Minnesota is selling the rights to mine peat out of protected wetlands and state-owned forests for as little as $11.85 an acre, even as taxpayers spend up to 250 times that amount to restore previously degraded peatlands.
Taxpayers could spend up to $3,000 an acre on peatland restoration as state and federal agencies begin ambitious reclamation projects next year. The Environmental Protection Agency recently gave Minnesota $20 million to restore up to 10,000 acres of the bogs that form peat, because of their unique importance to rare wildlife, water quality and, most of all, greenhouse gas emissions.
State lawmakers also set aside $9 million to restore several thousand acres of peat.
The same agency that will help lead the restoration work, the Minnesota Department of Natural Resources, is selling the right to mine peat on 8,194 acres of public lands for a total of $127,604 a year. Many of the peat mines are on state School Trust Lands, where the DNR is required by state law to “secure the maximum long-term economic return ... with sound natural resource conservation and management principles.” The money raised from those lands is split among public school districts and charter schools across the state.

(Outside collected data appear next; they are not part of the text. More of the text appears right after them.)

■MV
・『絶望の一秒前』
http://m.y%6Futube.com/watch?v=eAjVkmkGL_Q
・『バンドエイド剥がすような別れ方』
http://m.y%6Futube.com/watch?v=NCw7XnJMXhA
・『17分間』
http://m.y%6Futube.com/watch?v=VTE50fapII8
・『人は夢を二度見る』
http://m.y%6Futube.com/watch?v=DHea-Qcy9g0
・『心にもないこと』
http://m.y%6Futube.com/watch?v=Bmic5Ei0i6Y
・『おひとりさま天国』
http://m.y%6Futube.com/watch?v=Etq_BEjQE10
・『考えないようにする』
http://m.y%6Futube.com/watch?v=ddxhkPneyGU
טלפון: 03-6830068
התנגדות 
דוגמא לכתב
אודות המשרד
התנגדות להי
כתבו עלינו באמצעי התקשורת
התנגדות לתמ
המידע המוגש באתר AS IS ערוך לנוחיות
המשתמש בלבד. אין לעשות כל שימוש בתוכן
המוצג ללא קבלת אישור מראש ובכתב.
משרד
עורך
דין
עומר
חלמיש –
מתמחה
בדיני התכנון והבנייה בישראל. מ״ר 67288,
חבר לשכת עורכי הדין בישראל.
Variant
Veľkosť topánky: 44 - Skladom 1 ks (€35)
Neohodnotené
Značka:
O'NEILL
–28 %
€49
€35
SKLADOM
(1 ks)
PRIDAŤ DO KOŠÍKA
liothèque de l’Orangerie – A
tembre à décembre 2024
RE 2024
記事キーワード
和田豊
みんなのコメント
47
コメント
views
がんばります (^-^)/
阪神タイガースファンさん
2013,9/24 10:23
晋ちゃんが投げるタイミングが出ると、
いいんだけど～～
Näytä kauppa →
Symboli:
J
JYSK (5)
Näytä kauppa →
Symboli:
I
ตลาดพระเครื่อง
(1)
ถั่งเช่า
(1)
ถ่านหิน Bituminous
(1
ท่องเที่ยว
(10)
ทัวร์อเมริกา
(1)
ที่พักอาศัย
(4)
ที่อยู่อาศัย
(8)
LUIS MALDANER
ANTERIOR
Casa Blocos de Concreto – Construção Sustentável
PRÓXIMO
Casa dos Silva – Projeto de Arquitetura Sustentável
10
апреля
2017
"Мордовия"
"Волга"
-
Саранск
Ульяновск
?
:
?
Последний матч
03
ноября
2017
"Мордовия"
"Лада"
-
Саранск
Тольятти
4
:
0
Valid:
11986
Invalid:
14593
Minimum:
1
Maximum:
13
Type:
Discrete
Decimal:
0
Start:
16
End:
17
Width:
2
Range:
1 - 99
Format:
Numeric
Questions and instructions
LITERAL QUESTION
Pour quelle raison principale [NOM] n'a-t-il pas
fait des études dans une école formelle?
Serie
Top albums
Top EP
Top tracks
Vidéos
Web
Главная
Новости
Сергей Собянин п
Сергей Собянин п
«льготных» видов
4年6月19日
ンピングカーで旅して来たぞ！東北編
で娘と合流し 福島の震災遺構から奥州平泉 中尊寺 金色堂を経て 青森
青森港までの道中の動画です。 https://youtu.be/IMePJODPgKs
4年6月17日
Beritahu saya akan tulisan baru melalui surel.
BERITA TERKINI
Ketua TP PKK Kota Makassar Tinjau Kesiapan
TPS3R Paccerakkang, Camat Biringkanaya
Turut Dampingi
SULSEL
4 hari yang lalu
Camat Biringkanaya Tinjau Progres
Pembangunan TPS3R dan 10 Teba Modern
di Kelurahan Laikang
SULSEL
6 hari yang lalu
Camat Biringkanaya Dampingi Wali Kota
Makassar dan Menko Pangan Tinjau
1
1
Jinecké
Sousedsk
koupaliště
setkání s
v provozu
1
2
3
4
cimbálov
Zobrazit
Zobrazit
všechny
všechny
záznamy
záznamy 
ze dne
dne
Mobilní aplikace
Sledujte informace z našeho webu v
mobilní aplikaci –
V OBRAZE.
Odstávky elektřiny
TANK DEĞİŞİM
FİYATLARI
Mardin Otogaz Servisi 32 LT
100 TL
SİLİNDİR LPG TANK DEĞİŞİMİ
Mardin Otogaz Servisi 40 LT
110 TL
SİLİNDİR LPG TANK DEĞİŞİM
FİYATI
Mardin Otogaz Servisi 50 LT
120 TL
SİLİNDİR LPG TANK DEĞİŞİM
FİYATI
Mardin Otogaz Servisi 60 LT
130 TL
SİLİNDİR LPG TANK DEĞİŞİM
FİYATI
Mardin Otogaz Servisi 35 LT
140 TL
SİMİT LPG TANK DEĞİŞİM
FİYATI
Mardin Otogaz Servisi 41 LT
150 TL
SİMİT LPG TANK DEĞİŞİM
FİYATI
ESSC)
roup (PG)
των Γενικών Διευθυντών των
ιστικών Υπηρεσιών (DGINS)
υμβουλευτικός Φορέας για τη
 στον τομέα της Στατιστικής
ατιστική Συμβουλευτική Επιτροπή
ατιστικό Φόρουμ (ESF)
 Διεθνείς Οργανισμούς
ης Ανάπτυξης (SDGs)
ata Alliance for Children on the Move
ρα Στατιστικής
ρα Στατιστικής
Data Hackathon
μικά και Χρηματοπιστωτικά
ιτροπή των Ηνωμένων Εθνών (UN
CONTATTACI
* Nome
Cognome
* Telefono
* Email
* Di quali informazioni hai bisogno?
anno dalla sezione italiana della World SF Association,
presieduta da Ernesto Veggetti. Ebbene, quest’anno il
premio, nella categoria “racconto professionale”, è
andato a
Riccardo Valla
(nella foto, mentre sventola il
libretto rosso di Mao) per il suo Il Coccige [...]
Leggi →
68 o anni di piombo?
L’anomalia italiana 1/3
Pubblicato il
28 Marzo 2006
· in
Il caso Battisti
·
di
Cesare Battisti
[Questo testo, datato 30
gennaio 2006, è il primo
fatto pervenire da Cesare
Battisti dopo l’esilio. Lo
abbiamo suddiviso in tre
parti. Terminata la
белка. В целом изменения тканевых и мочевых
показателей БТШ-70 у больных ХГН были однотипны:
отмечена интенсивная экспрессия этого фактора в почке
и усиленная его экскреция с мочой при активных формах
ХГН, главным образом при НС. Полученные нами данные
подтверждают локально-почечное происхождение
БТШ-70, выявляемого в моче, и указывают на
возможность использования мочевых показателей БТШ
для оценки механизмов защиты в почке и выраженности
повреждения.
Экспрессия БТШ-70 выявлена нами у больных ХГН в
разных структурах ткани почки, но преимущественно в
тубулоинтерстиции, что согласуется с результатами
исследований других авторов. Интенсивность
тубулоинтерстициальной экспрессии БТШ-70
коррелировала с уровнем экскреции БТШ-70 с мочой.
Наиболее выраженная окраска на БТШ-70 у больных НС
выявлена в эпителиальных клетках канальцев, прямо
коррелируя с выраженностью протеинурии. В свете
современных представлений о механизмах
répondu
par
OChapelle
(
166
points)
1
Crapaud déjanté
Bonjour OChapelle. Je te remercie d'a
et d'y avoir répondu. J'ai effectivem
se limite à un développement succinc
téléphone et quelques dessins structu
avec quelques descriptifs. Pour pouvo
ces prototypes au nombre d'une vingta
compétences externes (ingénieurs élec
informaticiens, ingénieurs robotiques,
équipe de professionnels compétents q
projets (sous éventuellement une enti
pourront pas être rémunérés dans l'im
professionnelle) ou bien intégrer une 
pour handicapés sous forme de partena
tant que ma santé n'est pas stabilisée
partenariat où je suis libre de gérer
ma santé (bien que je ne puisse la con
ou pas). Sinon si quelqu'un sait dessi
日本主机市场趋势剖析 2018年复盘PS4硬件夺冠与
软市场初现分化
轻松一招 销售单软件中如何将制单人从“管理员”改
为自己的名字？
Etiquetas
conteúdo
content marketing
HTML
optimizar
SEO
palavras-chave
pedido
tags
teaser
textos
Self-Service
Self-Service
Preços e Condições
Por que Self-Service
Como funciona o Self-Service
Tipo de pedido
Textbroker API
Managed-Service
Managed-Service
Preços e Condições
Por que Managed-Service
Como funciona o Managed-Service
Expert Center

Chris Lenhart, a professor and wetlands restoration expert at the University of Minnesota, laughed when told what the state charged for its peat mining rights: “That is a mismatch, for sure.”
Joseph Henderson, director of the DNR’s Lands and Minerals Division, said the agency considers a bigger picture than just the dollars per acre when it negotiates with mining companies.
“We have an incredibly small amount of [peatland] that is commercially viable,” he said. “We listen to the counties, and they want these rural jobs. A lot of these are mom and pop operations with maybe a dozen employees, and they want them in the community.”
Minnesota’s peatlands formed some 10,000 years ago, after the last glaciers receded and plants sprouted in the cold, wet earth left behind. The soil in the bogs and fens was too wet and oxygen-starved for matter to fully decompose. So all the starry-shaped mosses and black spruce trees, the tamaracks and carnivorous yellow flowers that grew up, blossomed and died formed layers of peat — a muck-like mass of all the semi-decomposed organic material built up over millennia.